DATASET CONTENT ▸
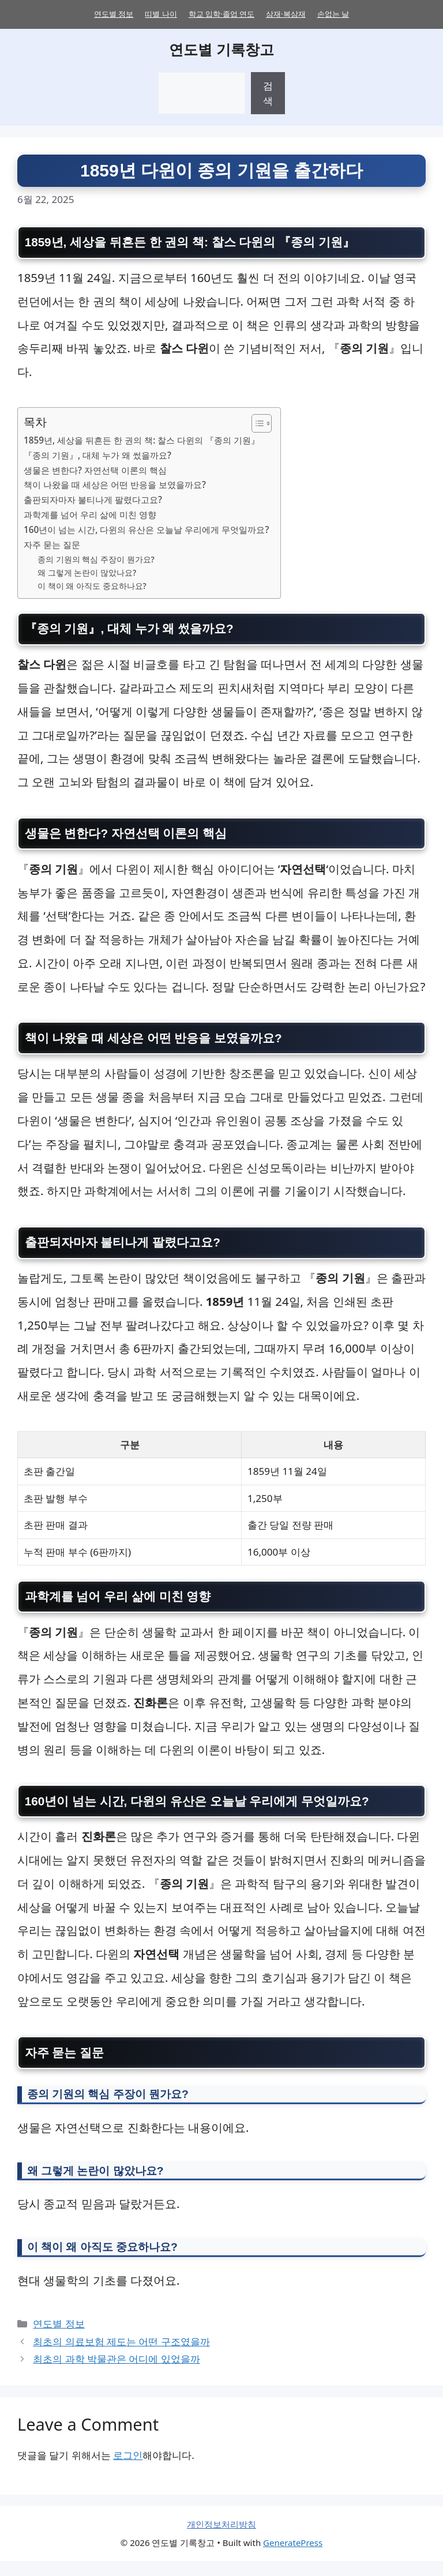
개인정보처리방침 (221, 2539)
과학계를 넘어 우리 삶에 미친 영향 (90, 515)
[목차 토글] (256, 424)
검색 (268, 93)
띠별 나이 (161, 14)
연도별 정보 (113, 14)
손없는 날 (333, 14)
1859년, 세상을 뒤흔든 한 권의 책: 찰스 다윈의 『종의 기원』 (142, 441)
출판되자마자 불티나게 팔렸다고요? (93, 500)
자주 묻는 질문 (52, 545)
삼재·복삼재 (285, 14)
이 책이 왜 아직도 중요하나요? (92, 586)
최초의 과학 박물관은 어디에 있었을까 (116, 2373)
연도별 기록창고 (221, 49)
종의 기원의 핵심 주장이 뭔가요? (96, 560)
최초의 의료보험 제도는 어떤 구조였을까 (121, 2356)
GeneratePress (292, 2557)
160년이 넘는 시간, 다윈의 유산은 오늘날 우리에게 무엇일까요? (146, 530)
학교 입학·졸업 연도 (221, 14)
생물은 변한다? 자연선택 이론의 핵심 (95, 471)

PROBLEM DESCRIPTION ▸
Word for word, copy the line containing "160년이 넘는 시간, 다윈의" and each line after it to the end of the records, and nothing besides.

ANSWER SPACE ▸
160년이 넘는 시간, 다윈의 유산은 오늘날 우리에게 무엇일까요? (146, 530)
학교 입학·졸업 연도 (221, 14)
생물은 변한다? 자연선택 이론의 핵심 (95, 471)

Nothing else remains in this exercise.